After buying the pills from patients, dealers resell them for an average of $1 a milligram, investigators say. With a single 80-mg OxyContin selling for $80, the 90-count bottle of pills McCall allegedly paid $1,000 or less for was worth $7,200 on the street. Authorities say he would meet his suppliers in pharmacy parking lots or pick up the pills at their homes – even getting some patients’ prescriptions filled himself, signing for them at the pharmacy.
After OxyContin was introduced in 1996, it quickly became the top prescribed painkiller in the nation, and among the most abused. The Food and Drug Administration in April approved a new version of the painkiller with a coating designed to make the drug harder to crush and snort or inject. States have cracked down, as well, with New York and others adopting tamperproof prescription pads.

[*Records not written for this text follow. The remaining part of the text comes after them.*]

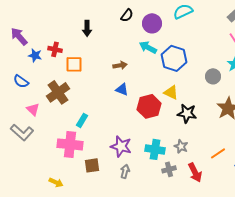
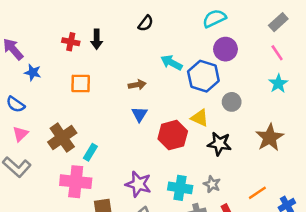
purple circle: (152, 23) -> (225, 49), moved
red cross: (55, 49) -> (71, 42), moved
gray circle: (213, 76) -> (232, 102), moved
blue triangle: (122, 89) -> (140, 114), turned 40
brown cross: (58, 92) -> (62, 138), moved
pink triangle: (33, 109) -> (20, 134), moved, turned 32

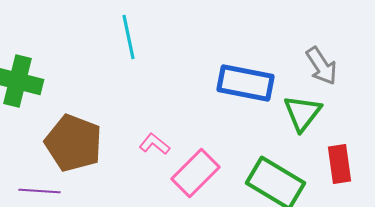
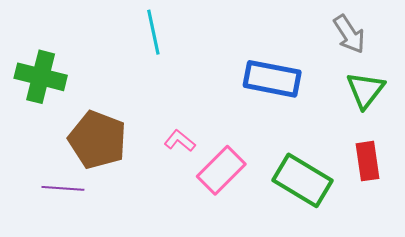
gray arrow: (322, 66) -> (349, 34), moved
green triangle: (302, 113) -> (365, 90), moved

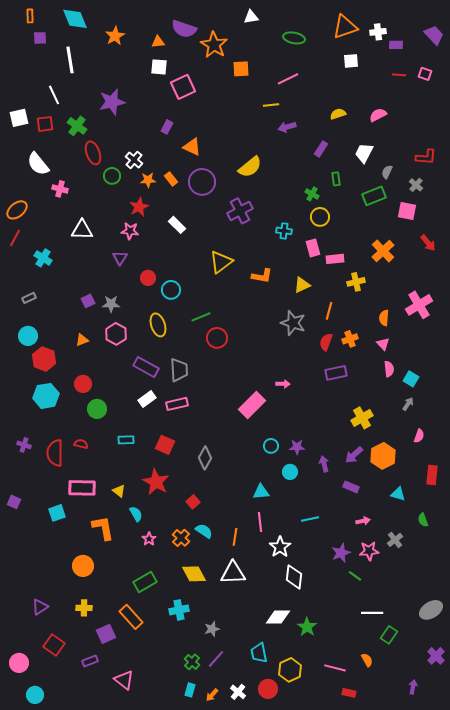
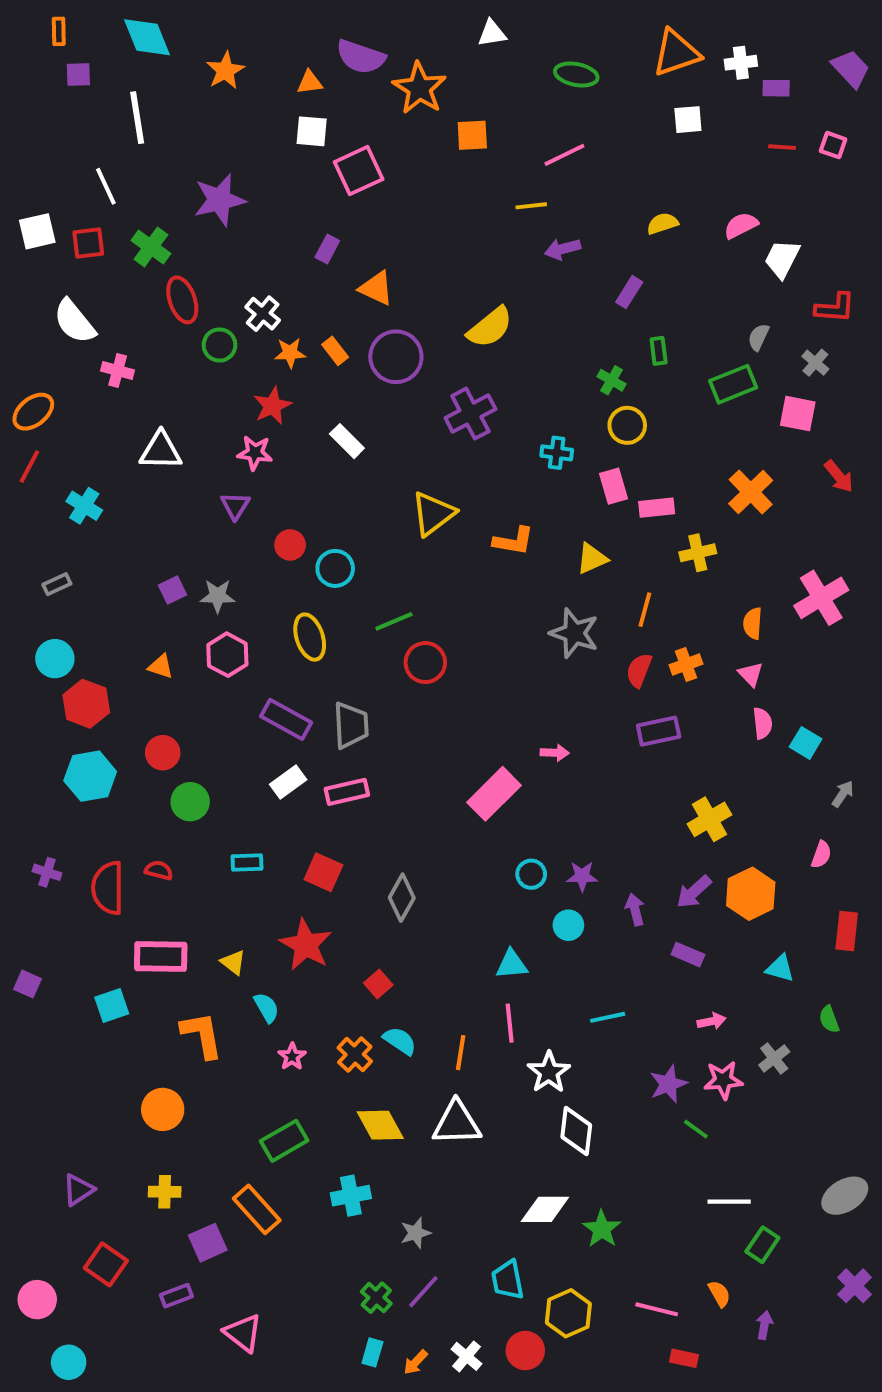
white trapezoid: (364, 153) -> (782, 259), moved
orange triangle: (82, 340) -> (161, 666), turned 40
gray arrow: (408, 404) -> (843, 794), moved
purple arrow: (413, 687) -> (764, 1325), moved

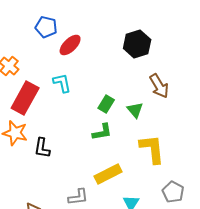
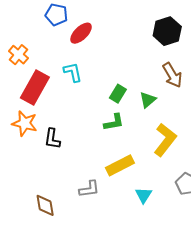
black hexagon: (137, 44) -> (167, 31), moved
green triangle: (135, 110) -> (148, 100), turned 30
yellow L-shape: (152, 149) -> (165, 140), turned 44

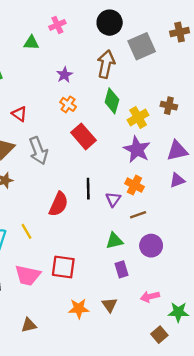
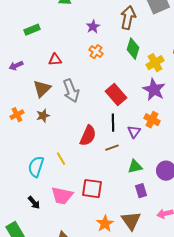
red triangle: (19, 114) -> (55, 60), turned -40
red rectangle: (83, 136) -> (116, 95), moved
brown line: (138, 215) -> (112, 148), moved
brown triangle: (110, 305) -> (131, 221), size x1.5
orange star: (79, 308) -> (105, 224), turned -30

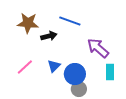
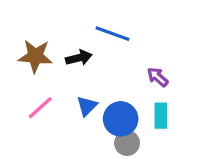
brown star: (28, 23) -> (35, 56), moved
purple arrow: (98, 48) -> (158, 77), size x0.6
cyan rectangle: (110, 72) -> (161, 116), moved

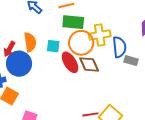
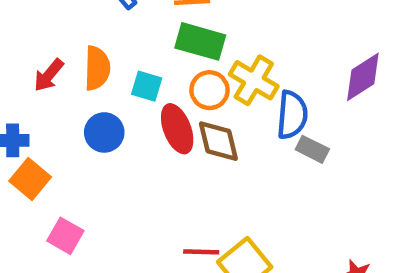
yellow cross: (100, 35) -> (254, 80), turned 30
orange circle: (81, 43) -> (209, 90), size x0.7
blue circle: (19, 64) -> (104, 132), moved, size x0.7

To curtail abuse by Medicaid patients, several states, including Alaska, Florida, Maine, Ohio, South Carolina and West Virginia, require state approval before OxyContin prescriptions are filled, according to the National Conference of State Legislatures.
The New York Office of Medicaid Inspector General restricts recipients to coverage for a single doctor and single pharmacy if doctor-shopping is suspected, spokeswoman Wanda Fischer said. Nearly 10,000 New York recipients are currently on restricted status, she said.
“We’re not allowed to drop them from the Medicaid program unless we prove a crime has happened,” Fischer said.
McCall, Johnson and their co-defendants are charged with possessing and distributing oxycodone and hydrocodone, two of the most commonly prescribed and commonly abused opiate pain medications, but authorities say various sedatives and stimulants changed hands, too.
McCall also is charged with operating a continuing criminal enterprise for allegedly managing a stable of more than 20 patient-suppliers – many of them men and women in their 50s and 60s and covered by Medicaid – whose prescriptions investigators said he would buy and then distribute to a well-organized network of sellers.